# Exercise requirements
In the data that follows, count each line with the string "gluten"; the reply is the number only.

# Dataset
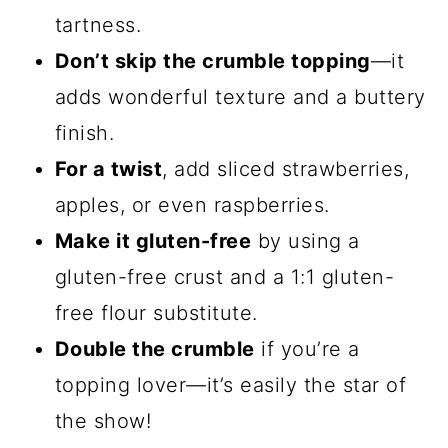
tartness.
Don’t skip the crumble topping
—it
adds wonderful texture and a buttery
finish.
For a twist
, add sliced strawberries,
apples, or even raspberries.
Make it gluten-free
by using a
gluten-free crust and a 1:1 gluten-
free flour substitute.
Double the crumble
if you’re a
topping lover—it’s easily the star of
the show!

--

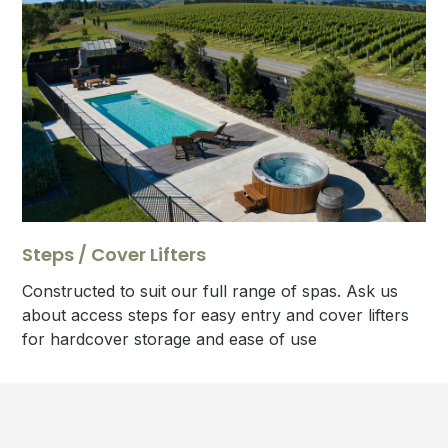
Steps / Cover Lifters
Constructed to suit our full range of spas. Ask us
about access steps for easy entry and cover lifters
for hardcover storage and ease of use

# Your response
2